What needs to be done
Word for word, transcribe the data below from the line with "این لباس سنتی" to the line with "راحتی و طراحی‌های", keeping both of those lines.

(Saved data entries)
━━━━
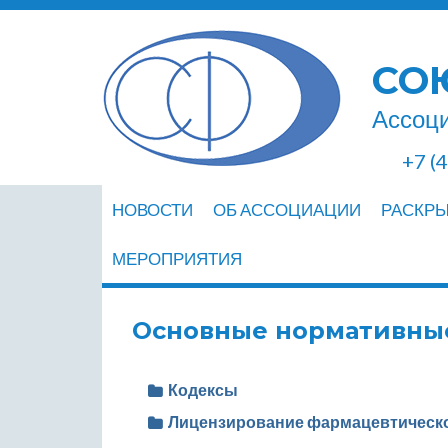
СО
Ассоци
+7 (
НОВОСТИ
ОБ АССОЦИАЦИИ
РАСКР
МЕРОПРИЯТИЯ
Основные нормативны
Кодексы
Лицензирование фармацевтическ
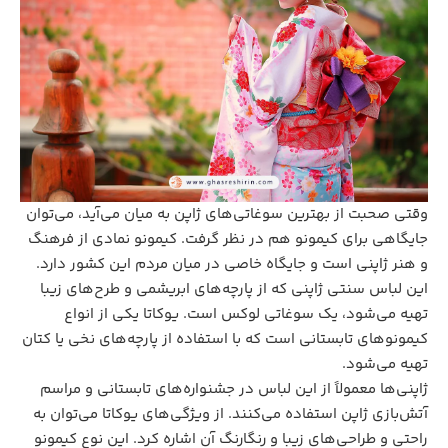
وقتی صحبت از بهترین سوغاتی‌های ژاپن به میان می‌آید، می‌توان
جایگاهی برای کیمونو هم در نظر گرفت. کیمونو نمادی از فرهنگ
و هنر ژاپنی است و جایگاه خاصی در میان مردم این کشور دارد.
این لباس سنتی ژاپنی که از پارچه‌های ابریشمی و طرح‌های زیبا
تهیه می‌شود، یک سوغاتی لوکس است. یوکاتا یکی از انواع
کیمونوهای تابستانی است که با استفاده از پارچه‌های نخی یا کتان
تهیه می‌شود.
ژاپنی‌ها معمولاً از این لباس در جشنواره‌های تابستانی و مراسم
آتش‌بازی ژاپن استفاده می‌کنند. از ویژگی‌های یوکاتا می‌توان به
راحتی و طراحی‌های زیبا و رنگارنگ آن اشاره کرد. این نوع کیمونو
━━━━
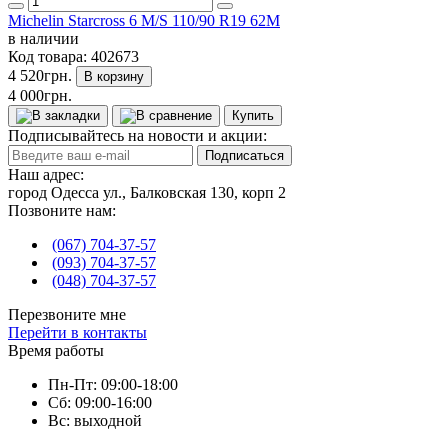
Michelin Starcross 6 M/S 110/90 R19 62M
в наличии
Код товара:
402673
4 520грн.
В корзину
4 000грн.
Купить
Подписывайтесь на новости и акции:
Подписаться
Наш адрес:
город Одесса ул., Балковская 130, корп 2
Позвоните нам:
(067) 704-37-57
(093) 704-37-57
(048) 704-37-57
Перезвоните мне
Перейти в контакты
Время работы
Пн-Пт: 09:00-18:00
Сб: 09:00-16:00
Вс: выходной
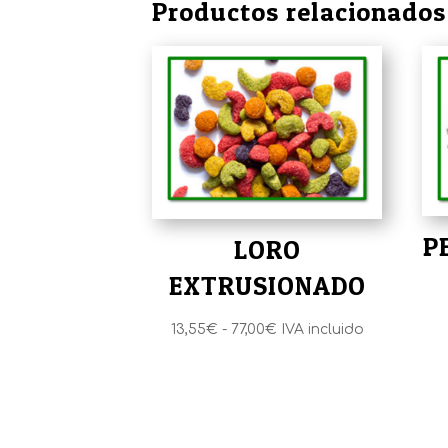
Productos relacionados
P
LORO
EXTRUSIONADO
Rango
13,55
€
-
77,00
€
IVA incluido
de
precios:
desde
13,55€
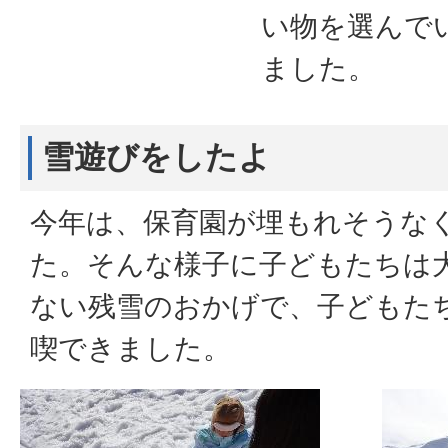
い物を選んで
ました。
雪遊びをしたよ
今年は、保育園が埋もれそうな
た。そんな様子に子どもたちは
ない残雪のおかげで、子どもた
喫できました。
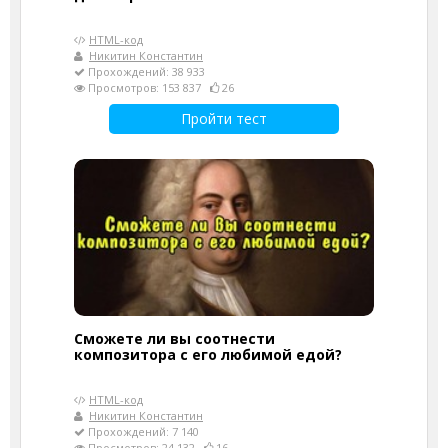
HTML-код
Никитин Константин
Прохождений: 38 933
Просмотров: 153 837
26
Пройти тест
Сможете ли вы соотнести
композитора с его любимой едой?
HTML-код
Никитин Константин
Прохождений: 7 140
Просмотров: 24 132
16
━━━━
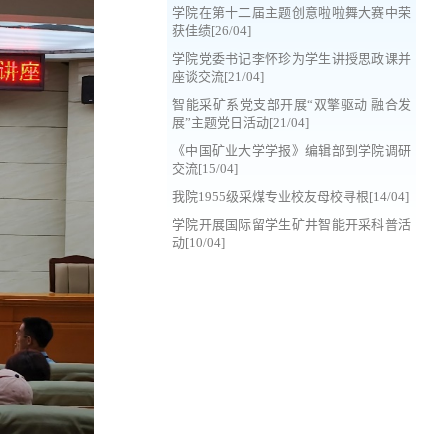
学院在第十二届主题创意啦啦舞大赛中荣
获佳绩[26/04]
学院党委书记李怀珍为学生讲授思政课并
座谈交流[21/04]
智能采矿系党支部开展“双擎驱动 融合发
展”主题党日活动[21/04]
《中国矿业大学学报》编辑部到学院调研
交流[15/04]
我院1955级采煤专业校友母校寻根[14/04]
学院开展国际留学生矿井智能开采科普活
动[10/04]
━━━━
Answer to this task
این لباس سنتی ژاپنی که از پارچه‌های ابریشمی و طرح‌های زیبا
تهیه می‌شود، یک سوغاتی لوکس است. یوکاتا یکی از انواع
کیمونوهای تابستانی است که با استفاده از پارچه‌های نخی یا کتان
تهیه می‌شود.
ژاپنی‌ها معمولاً از این لباس در جشنواره‌های تابستانی و مراسم
آتش‌بازی ژاپن استفاده می‌کنند. از ویژگی‌های یوکاتا می‌توان به
راحتی و طراحی‌های زیبا و رنگارنگ آن اشاره کرد. این نوع کیمونو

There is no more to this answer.